Self-Supervised Learning with a Multi-Task Latent Space Objective
Pierre-François De Plaen, Abhishek Jha, Luc Van Gool, Tinne Tuytelaars, Marc Proesmans
TL;DR
The paper tackles instability in predictor-based Siamese self-supervised learning when using multi-crop augmentations. It stabilizes training by assigning a dedicated predictor to each view type while sharing the encoder, enabling effective exploitation of global and local crops; it further extends the framework with asymmetric cutout views to create a simple multi-task latent-space objective.
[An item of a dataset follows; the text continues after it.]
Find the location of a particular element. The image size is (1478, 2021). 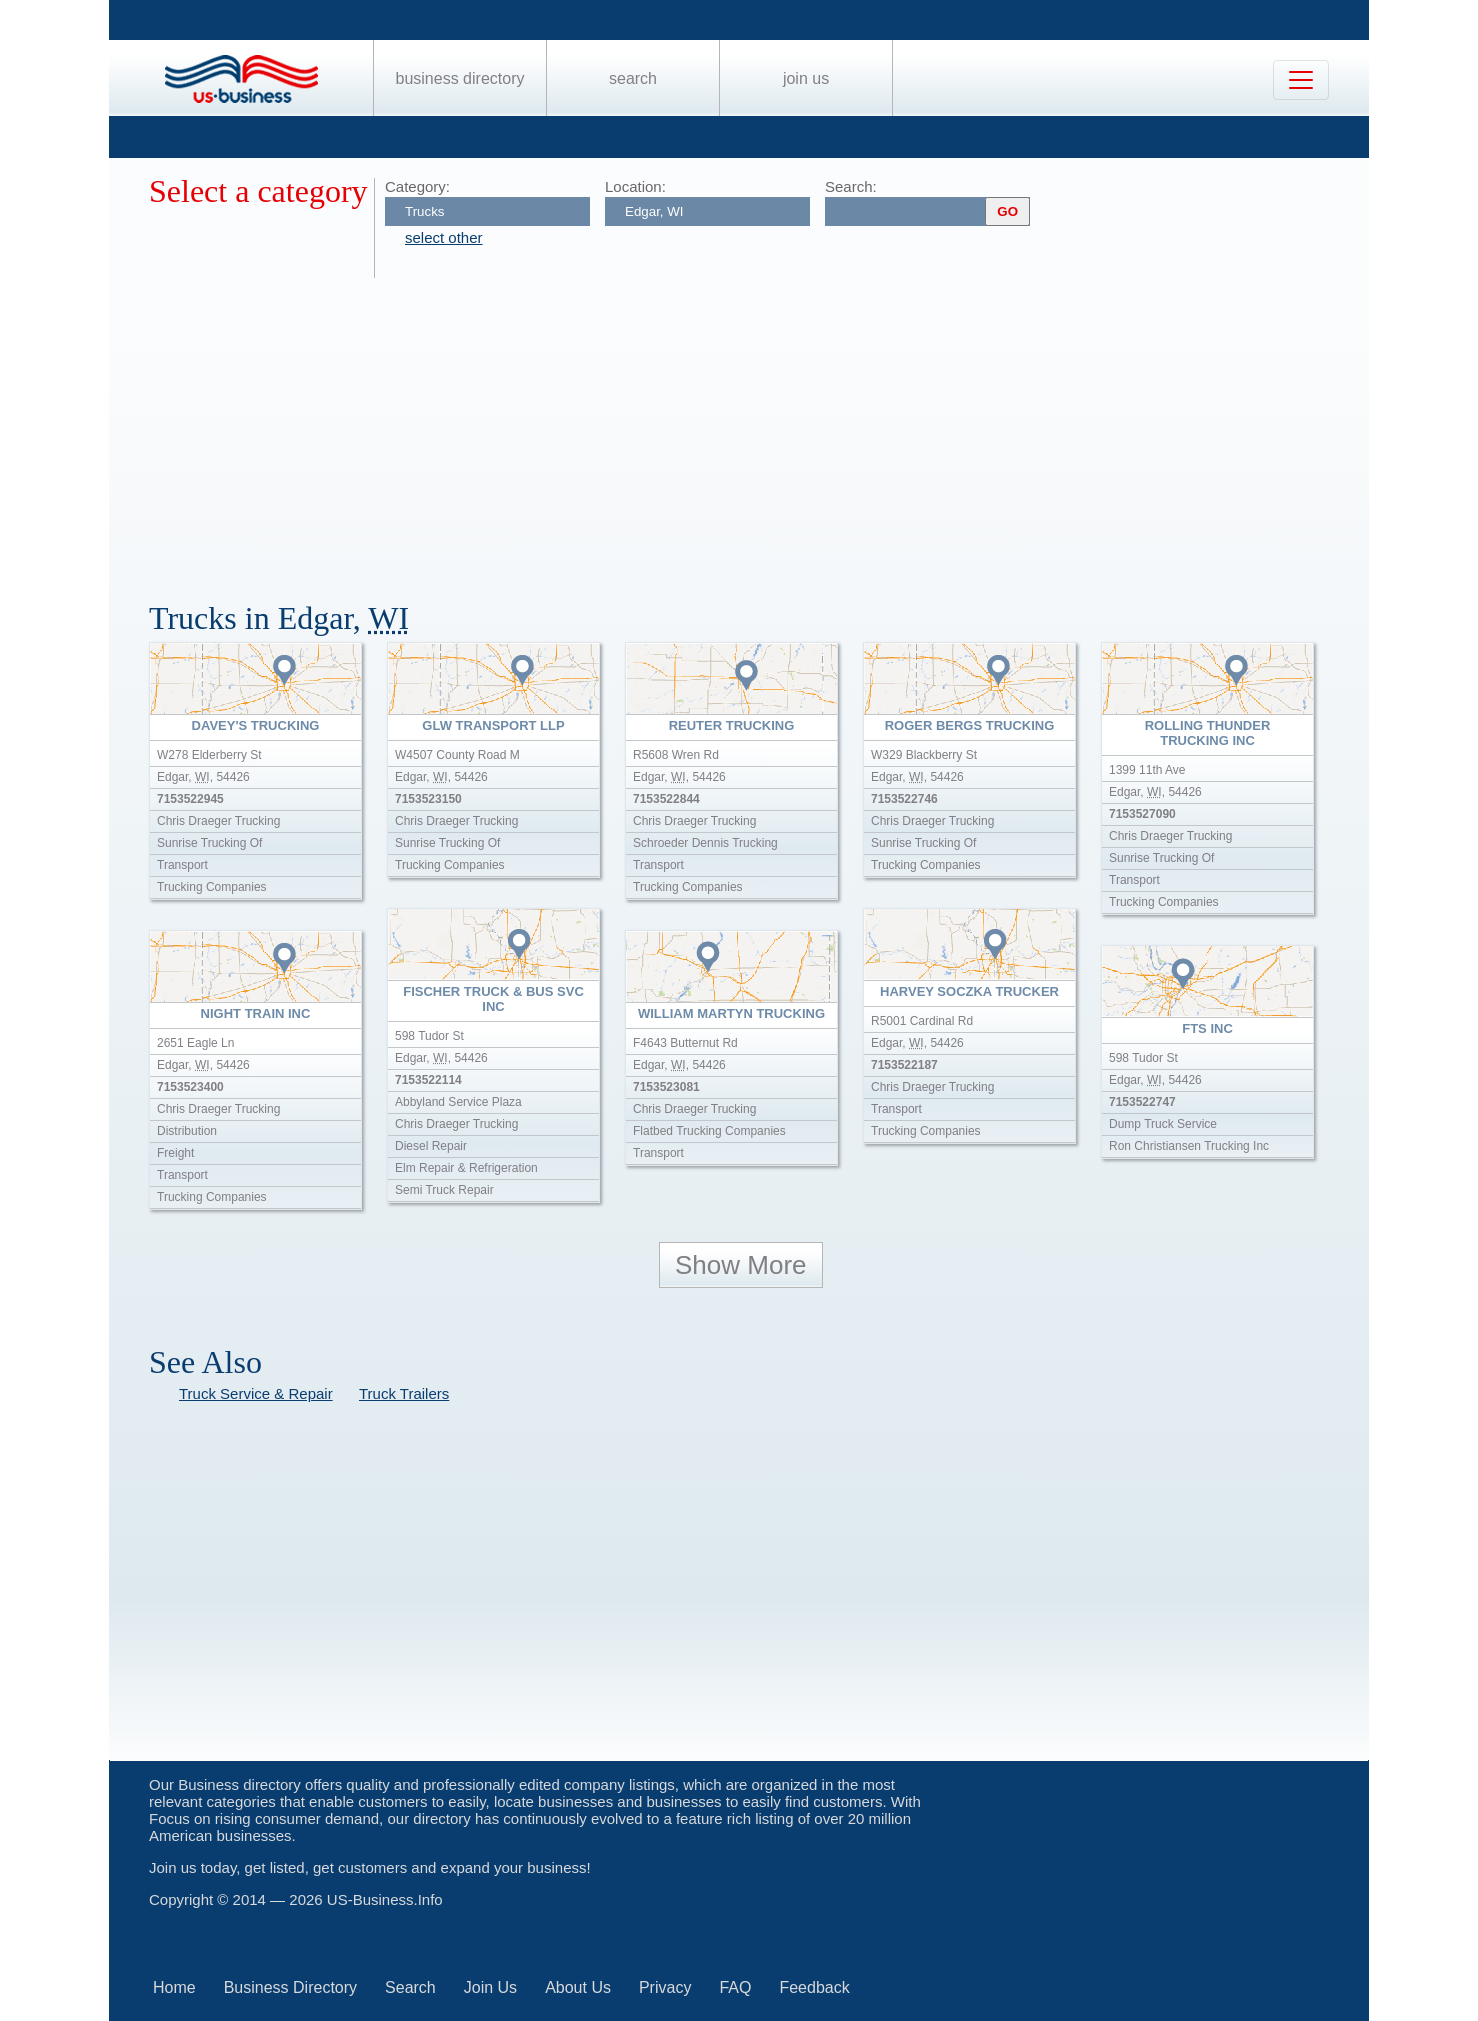 [Advertisement] is located at coordinates (749, 428). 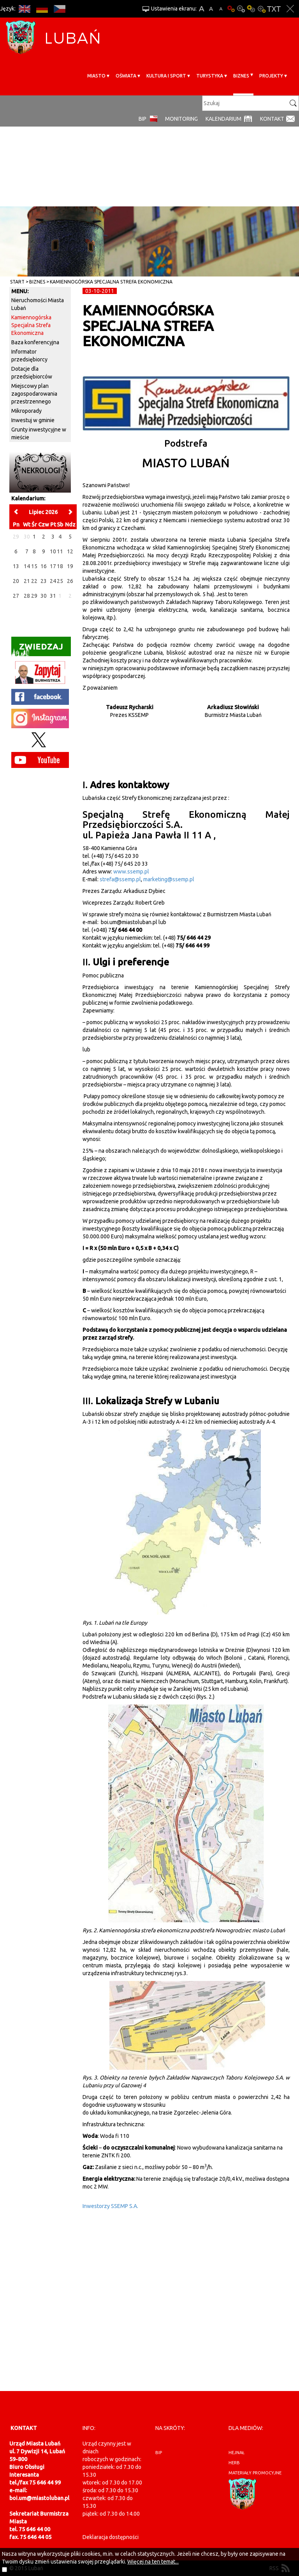 Image resolution: width=299 pixels, height=2576 pixels. What do you see at coordinates (27, 596) in the screenshot?
I see `28` at bounding box center [27, 596]. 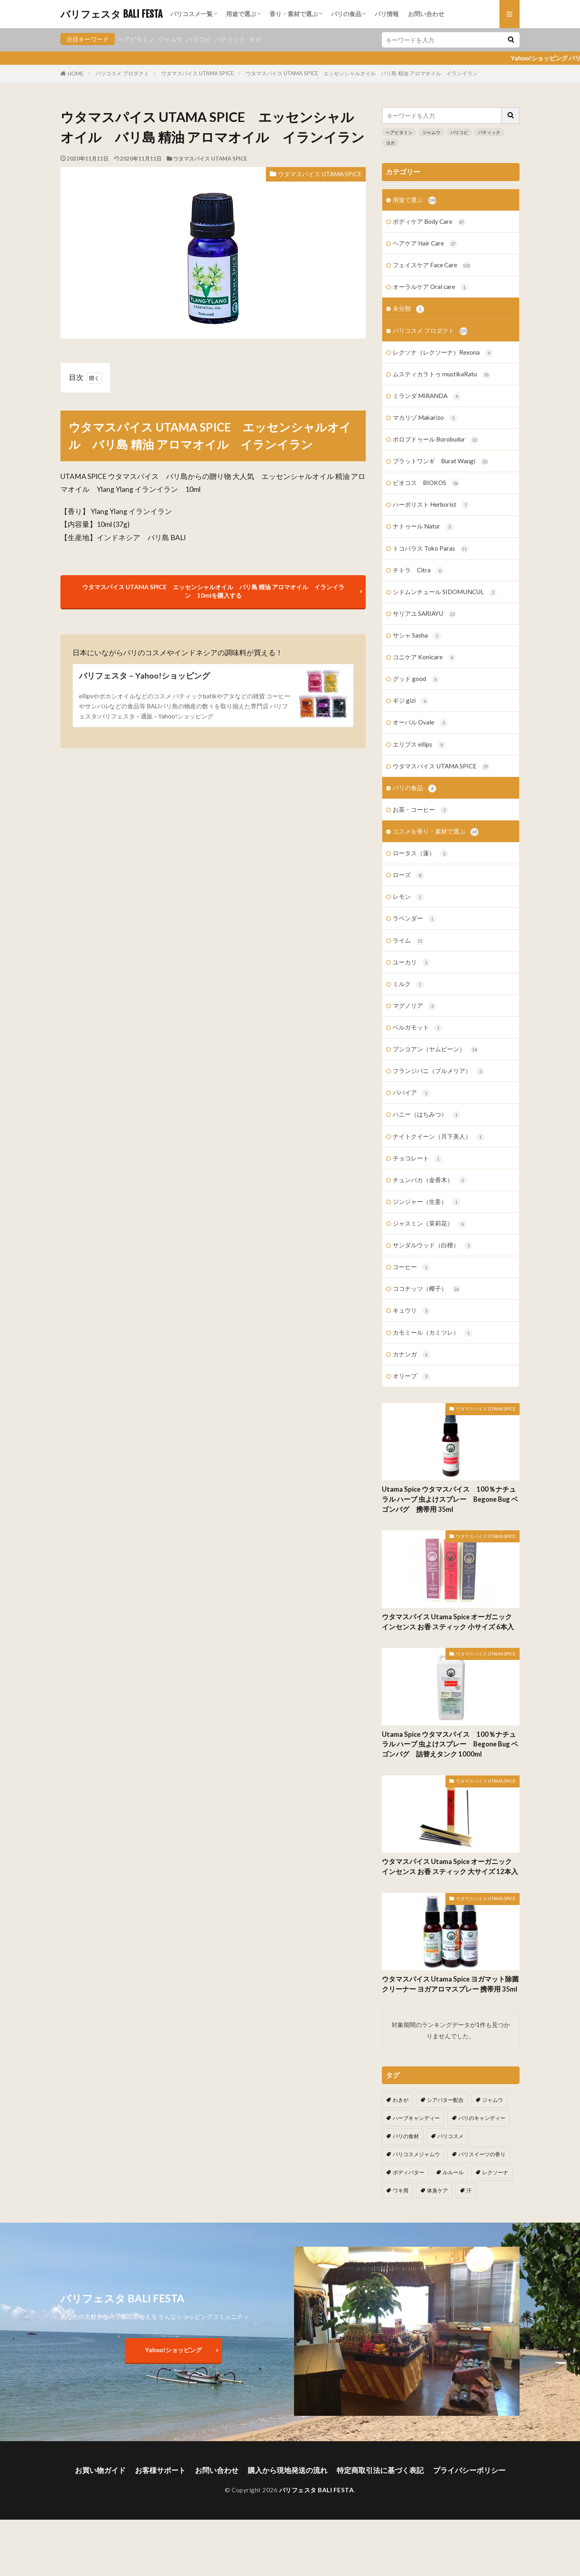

Empirically, the approach yields consistent gains across BYOL, SimSiam, and MoCo v3 on ResNet and ViT backbones, achieving state-competitive ImageNet results and improved transfer to dense tasks like COCO. The findings highlight the primacy of spatial augmentations in SSL and open avenues for view-conditioned predictive architectures and broader modality extensions.
Abstract
Self-supervised learning (SSL) methods based on Siamese networks learn visual representations by aligning different views of the same image. The multi-crop strategy, which incorporates small local crops to global ones, enhances many SSL frameworks but causes instability in predictor-based architectures such as BYOL, SimSiam, and MoCo v3. We trace this failure to the shared predictor used across all views and demonstrate that assigning a separate predictor to each view type stabilizes multi-crop training, resulting in significant performance gains. Extending this idea, we treat each spatial transformation as a distinct alignment task and add cutout views, where part of the image is masked before encoding. This yields a simple multi-task formulation of asymmetric Siamese SSL that combines global, local, and masked views into a single framework. The approach is stable, generally applicable across backbones, and consistently improves the performance of ResNet and ViT models on ImageNet.